Wild strawberries by Karl Ander Adami

Estonia is a small country – 1.3 million inhabitants, so about a size of a district of a large city. But Estonia is an independent country, whose official language is Estonian. These 1.3 million people need to keep all the functions of a state going – the educational system from kindergarten to doctoral studies, the government, the economy from agriculture to digital enterprises, the science, all forms of art and culture. And we have been able to do it – we can use our Estonian language in all areas of life from justice to poetry, from higher education to science. And our literature is rich.

To do it with so few people is not an easy task, so it is quite common in Estonia that every person is active in many fields – working as a language and literacy teacher, and writing some educational books, being active in our Reading association, playing chess and role games, doing knitting and ethnic embroidery, singing in a local choir and attending to Song Festival. Or being a policeman, pilot, professional drum player, and poet, enjoying hobby ballroom dancing and working as a Santa Claus during the Christmas time 😉 Estonia is a country, where everyone can be a multi-talent – otherwise functioning as such a small country would simply be impossible.

To introduce Estonia, our multitalented artists, and the upcoming conference, Estonian Reading association has put together a special calendar. The illustrations in this calendar are mainly created by young Estonian artists (some of them are young in heart and some are just school kids – our future artists). Each of these artists has his or her own story, and most of them do not only art (even though most of them do it professionally) but are active in many other fields of life too. Like typical Estonian people.

In addition to the visual art, we also introduce Estonian children’s games in this calendar, the art of playfulness. They are from different time periods, and different places, gathered by the scientists of the Estonian Literary Museum. The collection of Folklore Archives is called Uka-Uka like a famous hide and seek game.

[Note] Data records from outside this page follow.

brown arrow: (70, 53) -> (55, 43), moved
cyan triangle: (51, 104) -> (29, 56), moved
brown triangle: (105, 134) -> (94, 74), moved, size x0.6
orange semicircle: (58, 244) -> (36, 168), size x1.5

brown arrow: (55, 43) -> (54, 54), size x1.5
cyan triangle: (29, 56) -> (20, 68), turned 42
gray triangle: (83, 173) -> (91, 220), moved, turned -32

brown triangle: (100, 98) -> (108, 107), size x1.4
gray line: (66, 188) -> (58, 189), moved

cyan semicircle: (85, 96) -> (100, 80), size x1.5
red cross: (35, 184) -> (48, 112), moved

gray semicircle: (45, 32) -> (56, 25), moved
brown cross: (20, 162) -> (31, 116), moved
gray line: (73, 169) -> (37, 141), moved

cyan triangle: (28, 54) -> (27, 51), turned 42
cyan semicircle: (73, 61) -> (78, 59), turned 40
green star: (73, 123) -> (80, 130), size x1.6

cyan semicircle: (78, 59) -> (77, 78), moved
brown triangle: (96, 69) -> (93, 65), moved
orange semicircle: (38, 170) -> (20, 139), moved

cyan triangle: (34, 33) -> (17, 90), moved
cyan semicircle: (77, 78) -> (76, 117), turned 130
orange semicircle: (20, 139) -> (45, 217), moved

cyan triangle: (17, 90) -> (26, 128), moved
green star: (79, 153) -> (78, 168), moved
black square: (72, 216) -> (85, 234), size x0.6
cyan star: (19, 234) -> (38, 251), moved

The games have been collected since late 19th century when systematic collection of folk poetry began. It magnified after the Archives were created in 1927. A large-scale collecting competition was held from 1934 to 1935 – over 15,000 game descriptions were recorded. Later such competitions have been held regularly since 1970s, with the last competition taking place in 2013.

Loone Ots selected the games. Her aim is to help the children to be active, thus the current selection leaves out the games that are played sitting around a table, with the help of pen and paper. As Estonia is a Northern country, some of selected games are meant for playing in the snow and on the ice, but these can also be successfully adapted to warmer weather conditions.

Throughout the following months, leading up to the conference taking place in January 2020, we will share the art in this blog. I hope you will enjoy the beauty of creativity and playfulness.